Il était déjà, on le voit, guéri de sa peine.

Il arrive à Rome le 25 juin 1803. Nous avons dit ailleurs[1] les tristesses et les soucis qu’il y éprouva, ses démêlés avec le cardinal Fesch, l’arrivée de Mme de Beaumont, la mort de cette amie incomparable, qui n’avait paru dans la vie que pour en souffrir tous les maux ; la conduite chevaleresque de Chateaubriand dans ces délicates circonstances, où l’homme d’honneur qu’il était finit par imposer à tous la considération et l’estime, enfin le retour affectueux du cardinal-ambassadeur, qui changea lui-même de manières à son égard.

Chateaubriand flottait entre mille partis à prendre, lorsqu’il reçut la nouvelle que le premier consul l’avait nommé ministre dans le Valais. Après un court séjour à Naples, il rentre à Paris précédé par cette belle lettre à Fontanes sur la campagne de Rome, oh. il égale, par l’éclat de son talent, la grandeur des ruines fameuses et la mélancolie des horizons de la Sabine. Il descend rue de Beaune, à l’hôtel de France, le 15 mars 1804. Il renouera pour quelque temps son roman avec Mme de Custine, mais le premier charme a disparu.


III.

Mme de Chateaubriand l’attendait à Paris ; leur séparation, qui durait depuis plus de dix années, avait pris fin. La perte de presque toute la fortune de sa femme, perte encore aggravée par la ruine d’un oncle débiteur envers elle, était venue ajouter chez Chateaubriand un motif généreux au sentiment du devoir. Ils se préparaient à partir ensemble pour Sion.

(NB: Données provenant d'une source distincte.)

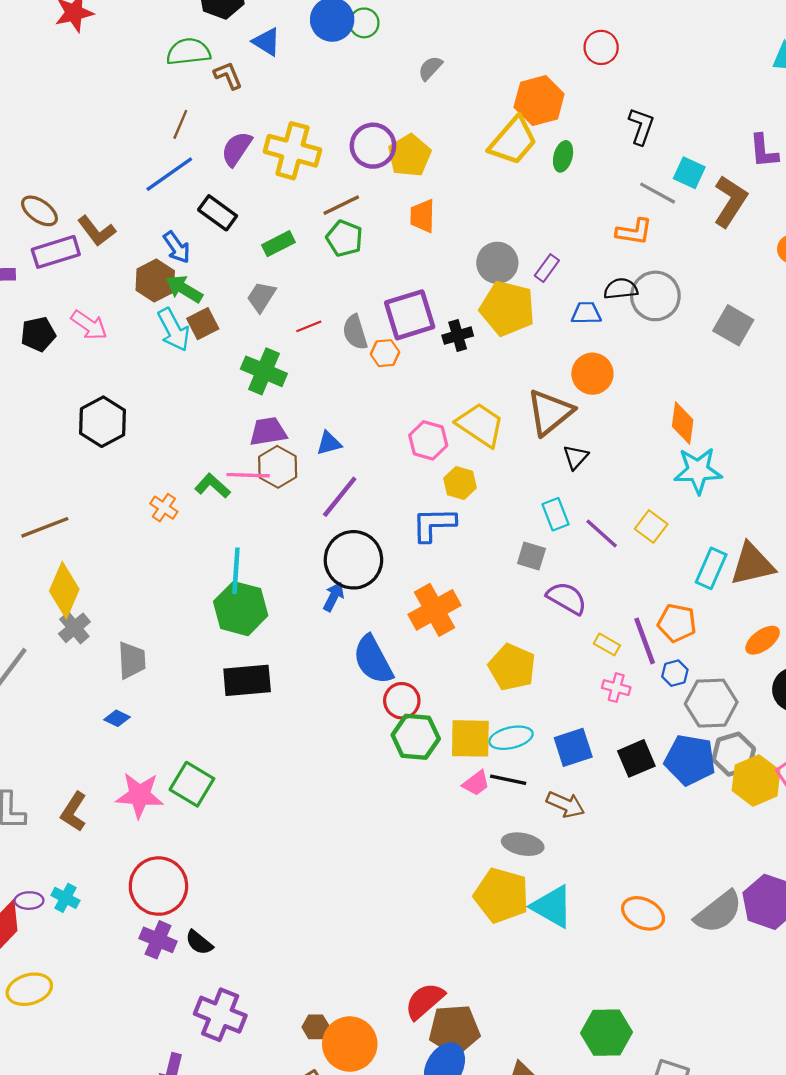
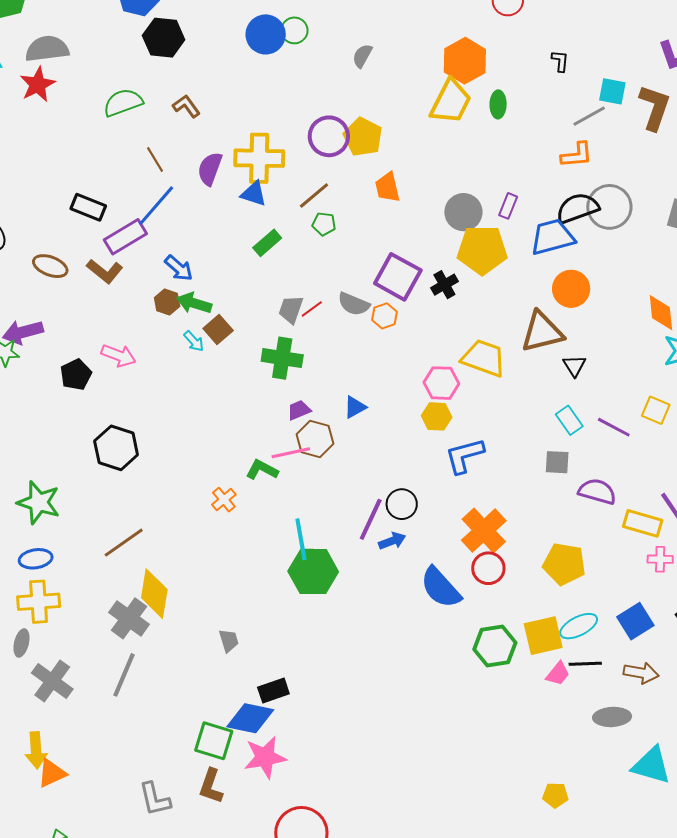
blue triangle: (267, 42) -> (254, 194), moved
green semicircle: (188, 52) -> (123, 103), moved
brown line: (180, 124) -> (155, 159), turned -40
black L-shape: (641, 126) -> (560, 61), size x0.7
gray line: (658, 193) -> (589, 116), turned -44
black rectangle: (218, 213) -> (88, 207), moved
green pentagon: (344, 238) -> (324, 224), size x0.7
purple rectangle: (56, 252) -> (125, 237), moved
brown hexagon: (155, 281) -> (167, 302), size x0.7
black semicircle: (621, 289) -> (577, 208), size x1.4
gray trapezoid: (261, 297) -> (291, 309), moved
blue trapezoid: (586, 313) -> (552, 237), size x1.6
purple square: (410, 315) -> (398, 277), turned -30
cyan arrow: (174, 330) -> (194, 341), size x0.6
gray semicircle: (355, 332) -> (354, 304), turned -36
brown triangle: (550, 412) -> (542, 332), turned 39
black hexagon: (103, 422) -> (116, 448), moved
purple trapezoid: (268, 432) -> (299, 410), size x0.7
yellow hexagon: (460, 483) -> (437, 416), moved
purple line: (340, 497) -> (371, 519), moved
orange cross: (164, 508) -> (224, 500), turned 30
black circle: (353, 560) -> (402, 504), size x0.6
blue arrow: (334, 597) -> (392, 541), turned 56
gray cross: (74, 628) -> (129, 618), moved, size x1.4
yellow rectangle: (607, 644) -> (643, 523), size x1.6
gray trapezoid: (132, 660) -> (229, 641), size x0.7
black rectangle: (247, 680) -> (273, 691), moved, size x0.7
red circle: (402, 701) -> (488, 568), moved
blue diamond: (117, 718) -> (250, 718), moved, size x2.0
green square: (192, 784) -> (214, 741), moved
yellow pentagon: (501, 895) -> (555, 795), moved, size x0.5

Une amitié très vive unissait alors René à Chênedollé ; ils s’étaient connus il y avait trois ans : ils arrivaient l’un de Londres, l’autre de Suisse. Tous deux avaient émigré, ils avaient même âge, mêmes goûts ; pendant plus de deux années, pas un jour ne s’était passé sans qu’ils se vissent. Ce fut, pour ainsi dire, la période du Chateaubriand bon enfant, la période où il s’appropriait le mot de Joubert au comte Molé : « La vie est un ouvrage à faire, où il faut, le moins qu’on peut, raturer les affections tendres. » Mme de Beaumont régnait alors, et sa faiblesse touchante faisait subir son influence discrète et douce.

  1. Voyez la Revue du 15 novembre 1883.